## TASK STATEMENT
Would you please return the lines of the material that contain the word "Étoilé"?

(SOURCE MATERIAL Opens)

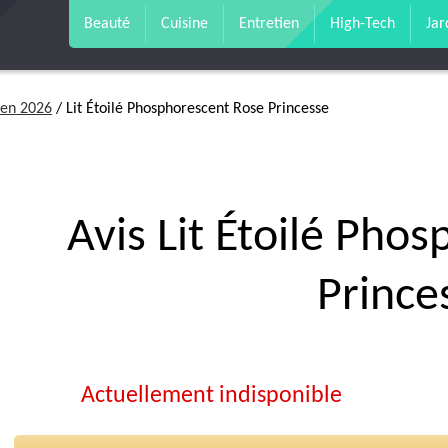
Beauté
Cuisine
Entretien
High-Tech
Jar
 en 2026
/ Lit Étoilé Phosphorescent Rose Princesse
Avis Lit Étoilé Pho
Prince
Actuellement indisponible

(SOURCE MATERIAL Closes)

## YOUR SOLUTION
/ Lit Étoilé Phosphorescent Rose Princesse
Avis Lit Étoilé Pho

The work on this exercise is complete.